Is the fee sustainable? The forecasts recommend so. Given the unpredictable nature of inventory markets, we don’t wish to look too far into the longer term when forecasts, however three years forward is considerably dependable. Analysts predict the yield to rise in every of these three years, too, with yields of 8.67%, 8.92% and 9.24%. And people returns may be boosted if the dividends are reinvested.
In fact, we aren’t simply shopping for a inventory or a dividend yield, we’re shopping for into an organization. So the true query is whether or not Phoenix Group can thrive as a enterprise and provide such good-looking rewards lengthy into the longer term.
Good earnings
Current information popping out of the agency is constructive. Phoenix posted its second-quarter earnings on 8 September, attaining a lot of beats on consensus.
Working revenue is rising in each its Pensions and Financial savings and Retirement Options divisions. Total working money era is up 9%, though complete money era is down 17%.
One of many downsides of investing in finance corporations with huge steadiness sheets is the outcomes generally is a little difficult. This is the reason the group could make a loss whereas nonetheless having good outcomes.
Maybe essentially the most salient element is that the interim dividend grew by 2.6%. A slowly growing dividend is what any earnings investor treasures essentially the most.

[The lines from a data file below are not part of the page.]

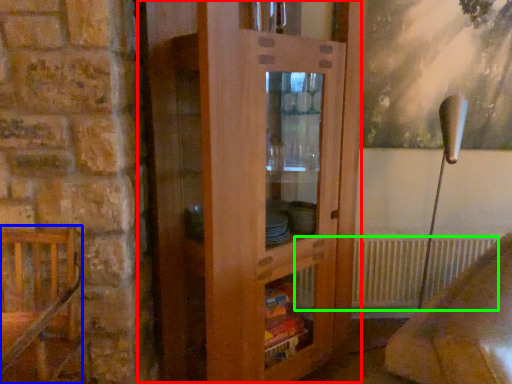 Question: Considering the real-world distances, which object is farthest from dresser (highlighted by a red box)? furniture (highlighted by a blue box) or radiator (highlighted by a green box)?

Choices:
 (A) furniture
 (B) radiator

Answer: (B) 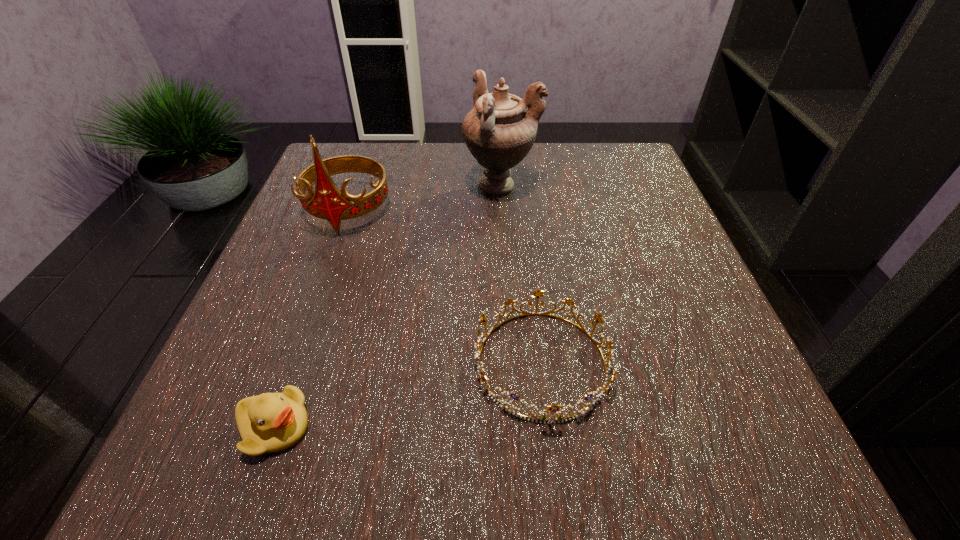 In the image, there is a desktop. What are the coordinates of `vacant space at the right edge` in the screenshot? It's located at (628, 314).

This screenshot has height=540, width=960. In order to click on vacant space at the far left corner of the desktop in this screenshot , I will do `click(360, 186)`.

In the image, there is a desktop. Identify the location of free space at the far right corner. (615, 170).

You are a GUI agent. You are given a task and a screenshot of the screen. Output one action in this format:
    pyautogui.click(x=<x>, y=<y>)
    Task: Click on the free space between the nearer tiara and the duckling
    
    Given the screenshot: What is the action you would take?
    pyautogui.click(x=408, y=395)

This screenshot has width=960, height=540. Identify the location of vacant area that lies between the shorter tiara and the duckling. (408, 395).

Find the location of a particular element. The height and width of the screenshot is (540, 960). free space between the left tiara and the urn is located at coordinates (424, 199).

Locate an element on the screen. The height and width of the screenshot is (540, 960). blank region between the shorter tiara and the urn is located at coordinates (521, 275).

I want to click on unoccupied area between the urn and the nearer tiara, so click(521, 275).

Identify the location of free space between the urn and the farther tiara. (424, 199).

Locate an element on the screen. The width and height of the screenshot is (960, 540). vacant area that lies between the duckling and the left tiara is located at coordinates (311, 319). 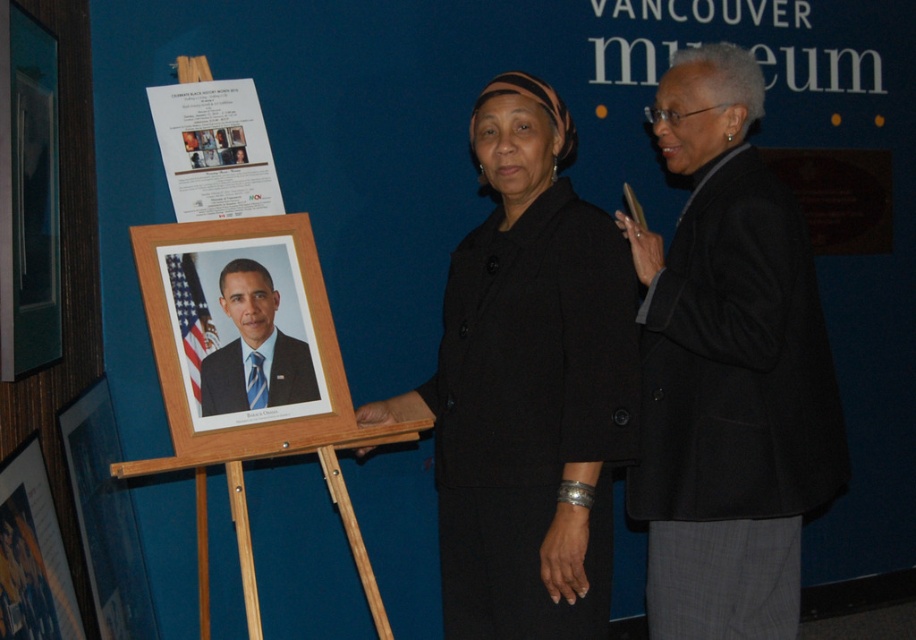 Can you confirm if wooden easel at center is smaller than white paper poster at upper left?

No, wooden easel at center is not smaller than white paper poster at upper left.

Who is more distant from viewer, [216,429] or [256,141]?

Point [256,141]

Measure the distance between point (164, 244) and camera.

A distance of 2.23 meters exists between point (164, 244) and camera.

The image size is (916, 640). In order to click on wooden easel at center in this screenshot , I will do `click(248, 374)`.

The image size is (916, 640). Describe the element at coordinates (728, 371) in the screenshot. I see `black wool jacket at right` at that location.

Between black wool jacket at right and wooden easel at center, which one appears on the left side from the viewer's perspective?

Positioned to the left is wooden easel at center.

From the picture: Who is more forward, (776, 292) or (192, 372)?

Point (776, 292)

Where is `black wool jacket at right`? black wool jacket at right is located at coordinates (728, 371).

Does black wool coat at center lie in front of black wool jacket at right?

Yes, black wool coat at center is in front of black wool jacket at right.

Is point (688, 413) positioned behind point (799, 282)?

Yes, point (688, 413) is behind point (799, 282).

Where is `black wool coat at center`? Image resolution: width=916 pixels, height=640 pixels. black wool coat at center is located at coordinates (728, 369).

This screenshot has width=916, height=640. In order to click on black wool coat at center in this screenshot , I will do `click(728, 369)`. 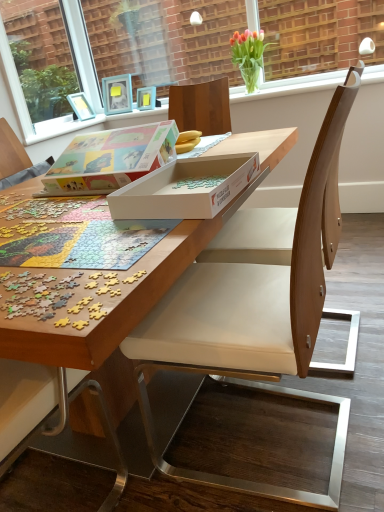 Where is `matte cardboard box at center, acting as the 2th box starting from the front`? matte cardboard box at center, acting as the 2th box starting from the front is located at coordinates (110, 159).

Image resolution: width=384 pixels, height=512 pixels. Find the location of `translucent glass vase at upper center`. translucent glass vase at upper center is located at coordinates (249, 55).

At what (x,y) coordinates should I click in order to perform the action: click on multicolored plastic jigsaw puzzle pieces at lower left. Please return your answer as a coordinate pair (x, y). Image resolution: width=384 pixels, height=512 pixels. Looking at the image, I should click on (37, 294).

Where is `wooden puzzle at center`? wooden puzzle at center is located at coordinates (138, 281).

What do you see at coordinates (138, 281) in the screenshot? The image size is (384, 512). I see `wooden puzzle at center` at bounding box center [138, 281].

Image resolution: width=384 pixels, height=512 pixels. What do you see at coordinates (117, 94) in the screenshot? I see `light blue wooden picture frame at upper center` at bounding box center [117, 94].

Where is `matte cardboard box at center, acting as the 2th box starting from the front`? Image resolution: width=384 pixels, height=512 pixels. matte cardboard box at center, acting as the 2th box starting from the front is located at coordinates (110, 159).

Is clear glass vase at upper center, the first window screen viewed from the right, smaller than wooden puzzle at center?

Yes, clear glass vase at upper center, the first window screen viewed from the right, is smaller than wooden puzzle at center.

From a real-world perspective, relative to wooden puzzle at center, is clear glass vase at upper center, which is the second window screen in left-to-right order, vertically above or below?

Clearly, from a real-world perspective, clear glass vase at upper center, which is the second window screen in left-to-right order, is above wooden puzzle at center.

Is clear glass vase at upper center, the first window screen viewed from the right, next to wooden puzzle at center and touching it?

No, clear glass vase at upper center, the first window screen viewed from the right, is not making contact with wooden puzzle at center.

Considering the positions of objects clear glass vase at upper center, which is the second window screen in left-to-right order, and wooden puzzle at center in the image provided, who is in front, clear glass vase at upper center, which is the second window screen in left-to-right order, or wooden puzzle at center?

Positioned in front is wooden puzzle at center.

Which is more to the left, clear glass window screen at upper left, marked as the 2th window screen in a right-to-left arrangement, or wooden puzzle at center?

clear glass window screen at upper left, marked as the 2th window screen in a right-to-left arrangement, is more to the left.

Measure the distance from clear glass window screen at upper left, positioned as the first window screen in left-to-right order, to wooden puzzle at center.

clear glass window screen at upper left, positioned as the first window screen in left-to-right order, and wooden puzzle at center are 8.20 feet apart from each other.

Considering the points (88, 63) and (30, 327), which point is in front, point (88, 63) or point (30, 327)?

The point (30, 327) is more forward.

Could you tell me if light blue wooden picture frame at upper center is turned towards translucent glass vase at upper center?

No, light blue wooden picture frame at upper center is not aimed at translucent glass vase at upper center.

Is light blue wooden picture frame at upper center positioned beyond the bounds of translucent glass vase at upper center?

With a 10-year progress price of three.05% yearly and 9 consecutive years of will increase, this might be a inventory value contemplating.
Share value
There are typically trade-offs with dividend shares, a notable one being is a scarcity of share value appreciation. With massive quantities being funnelled out of the corporate, it’s tough for the shares to develop in worth.
The Phoenix Group share value has hovered between 600p and 700p for round a decade now. Its present value of 625p might provide a superb dividend, nevertheless it’s unlikely to be racing greater.
Apparently, the share value dipped to 445p briefly throughout 2023 as greater rates of interest put strain on among the belongings it was holding. The bounceback was swift, an indication that this might have been an important worth purchase on the time.
Total although, Phoenix appears to be like like a a lot safer possibility than among the different 9%+ yields we’ve seen through the years that usually get rebased sooner reasonably than later. It’s value eager about, for my part.